*** Block opens ***

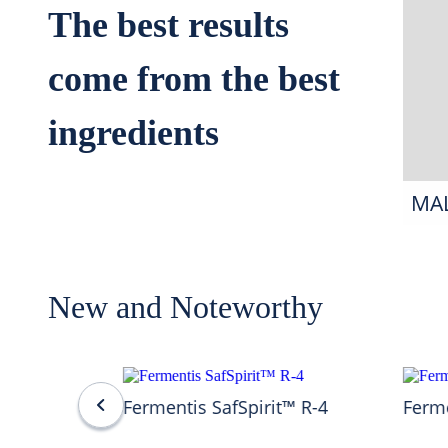
The best results
come from the best
ingredients
MA
New and Noteworthy
Fermentis SafSpirit™ R-4
Ferme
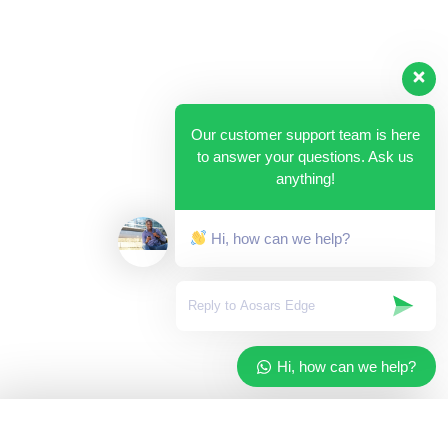
Our customer support team is here
to answer your questions. Ask us
anything!
Hi, how can we help?
Hi, how can we help?
✓
Added to your cart
×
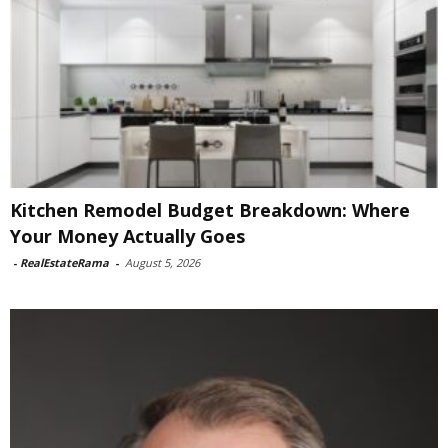
Kitchen Remodel Budget Breakdown: Where
Your Money Actually Goes
-
RealEstateRama
-
August 5, 2026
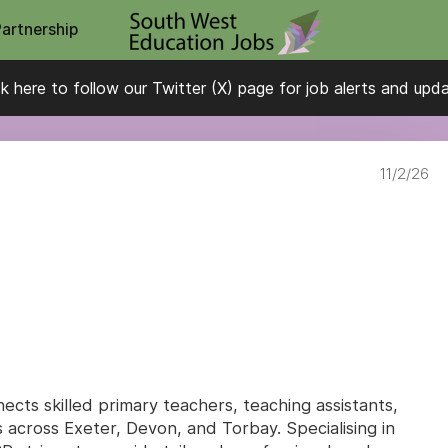
Partnership
ck here to follow our Twitter (X) page for job alerts and upd
11/2/26
cts skilled primary teachers, teaching assistants,
 across Exeter, Devon, and Torbay. Specialising in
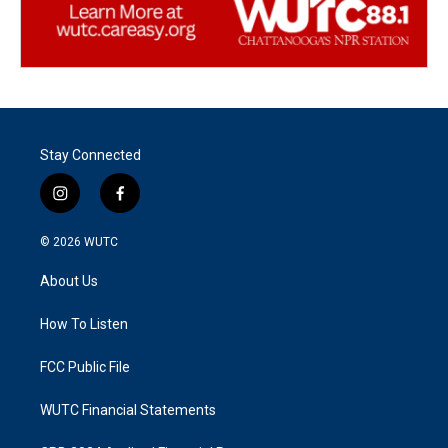
Stay Connected
i
f
n
a
s
c
© 2026
WUTC
t
e
a
b
About Us
g
o
r
o
a
k
How To Listen
m
FCC Public File
WUTC Financial Statements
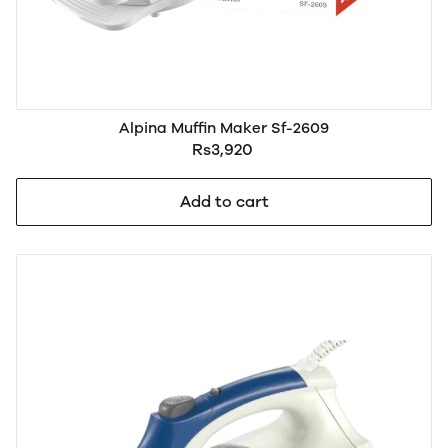
Alpina Muffin Maker Sf-2609
Rs3,920
Add to cart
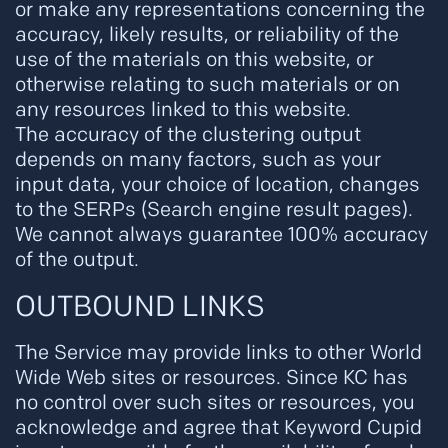
or make any representations concerning the
accuracy, likely results, or reliability of the
use of the materials on this website, or
otherwise relating to such materials or on
any resources linked to this website.
The accuracy of the clustering output
depends on many factors, such as your
input data, your choice of location, changes
to the SERPs (Search engine result pages).
We cannot always guarantee 100% accuracy
of the output.
OUTBOUND LINKS
The Service may provide links to other World
Wide Web sites or resources. Since KC has
no control over such sites or resources, you
acknowledge and agree that Keyword Cupid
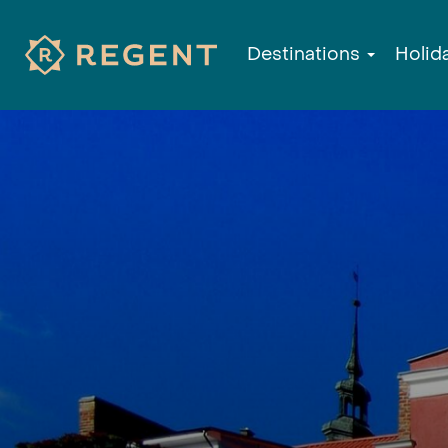
Destinations
Holid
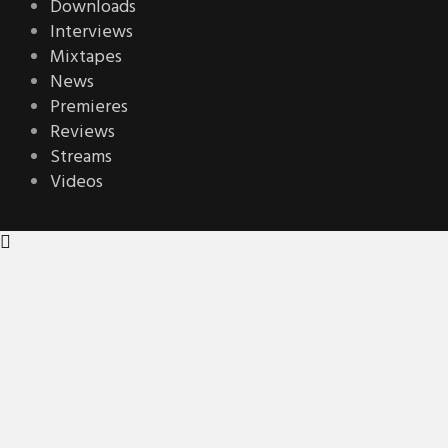
Downloads
Interviews
Mixtapes
News
Premieres
Reviews
Streams
Videos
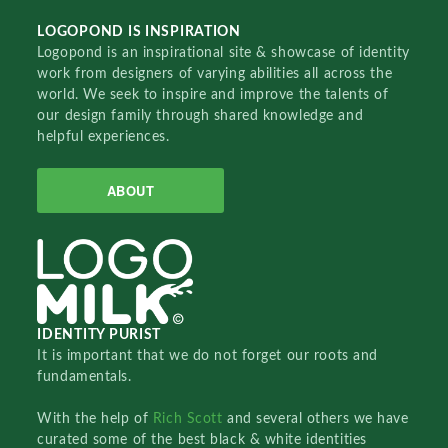
LOGOPOND IS INSPIRATION
Logopond is an inspirational site & showcase of identity
work from designers of varying abilities all across the
world. We seek to inspire and improve the talents of
our design family through shared knowledge and
helpful experiences.
ABOUT
IDENTITY PURIST
It is important that we do not forget our roots and
fundamentals.
With the help of
Rich Scott
and several others we have
curated some of the best black & white identities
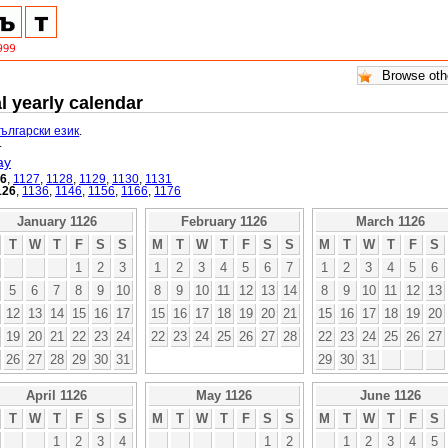
l yearly calendar
български език
.
.
ay
26
,
1127
,
1128
,
1129
,
1130
,
1131
126
,
1136
,
1146
,
1156
,
1166
,
1176
January 1126
February 1126
March 1126
T
W
T
F
S
S
M
T
W
T
F
S
S
M
T
W
T
F
S
1
2
3
1
2
3
4
5
6
7
1
2
3
4
5
6
5
6
7
8
9
10
8
9
10
11
12
13
14
8
9
10
11
12
13
12
13
14
15
16
17
15
16
17
18
19
20
21
15
16
17
18
19
20
19
20
21
22
23
24
22
23
24
25
26
27
28
22
23
24
25
26
27
26
27
28
29
30
31
29
30
31
April 1126
May 1126
June 1126
T
W
T
F
S
S
M
T
W
T
F
S
S
M
T
W
T
F
S
1
2
3
4
1
2
1
2
3
4
5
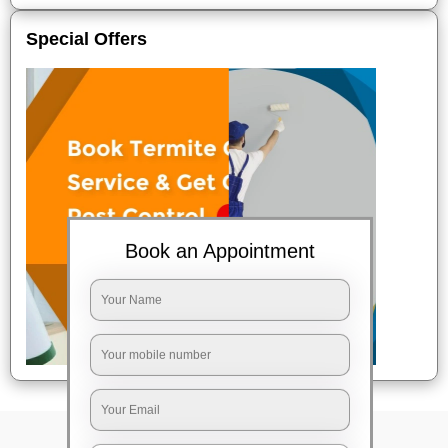
Special Offers
Book an Appointment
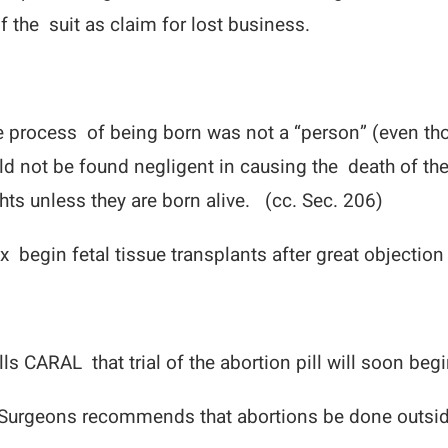
 the suit as claim for lost business.
he process of being born was not a “person” (even t
d not be found negligent in causing the death of the
hts unless they are born alive. (cc. Sec. 206)
x begin fetal tissue transplants after great objection
ls CARAL that trial of the abortion pill will soon beg
Surgeons recommends that abortions be done outside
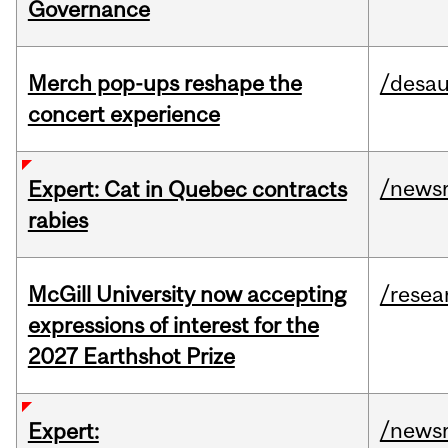
Governance
Merch pop-ups reshape the
/desau
concert experience
/news
Expert: Cat in Quebec contracts
rabies
McGill University now accepting
/resea
expressions of interest for the
2027 Earthshot Prize
/news
Expert:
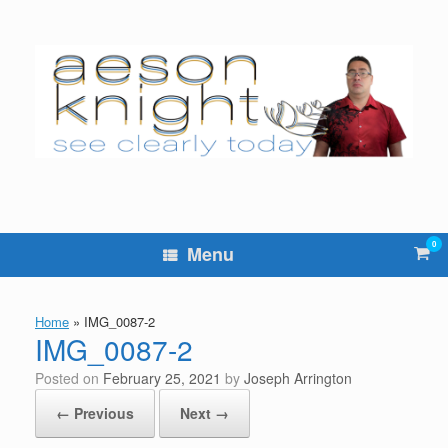
Skip
to
content
0
Vie
Menu
sho
cart
Home
»
IMG_0087-2
IMG_0087-2
Posted on
February 25, 2021
by
Joseph Arrington
← Previous
Next →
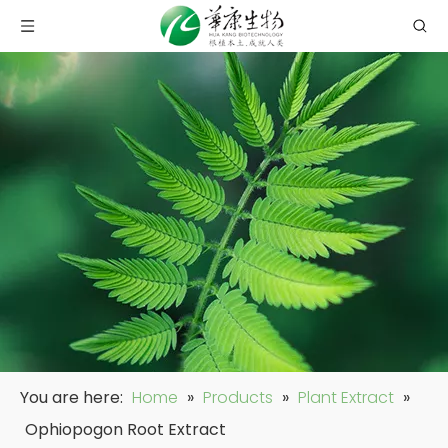
You are here:
Home
»
Products
»
Plant Extract
»
Ophiopogon Root Extract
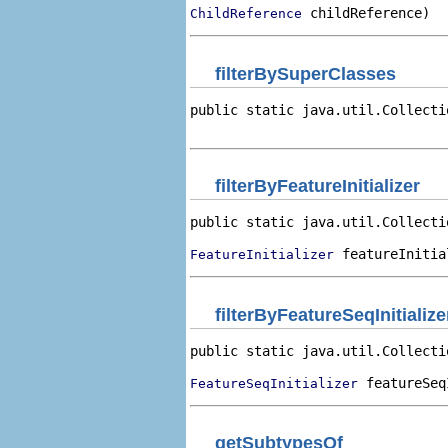
 childReference)
ChildReference
filterBySuperClasses
public static java.util.Collecti
                                
filterByFeatureInitializer
public static java.util.Collecti
 featureInitia
FeatureInitializer
filterByFeatureSeqInitialize
public static java.util.Collecti
 featureSeq
FeatureSeqInitializer
getSubtypesOf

*** Block closes ***

[WORK REQUEST] Pictures are to be left out; otherwise, retype exactly the lines from the first line of the data through the line containing "Kitchen Remodel Budget Breakdown: Where".

[EXPECTED ANSWER]
The best results
come from the best
ingredients
MA
New and Noteworthy
Fermentis SafSpirit™ R-4
Ferme
Our customer support team is here
to answer your questions. Ask us
anything!
Hi, how can we help?
Hi, how can we help?
✓
Added to your cart
×
Kitchen Remodel Budget Breakdown: Where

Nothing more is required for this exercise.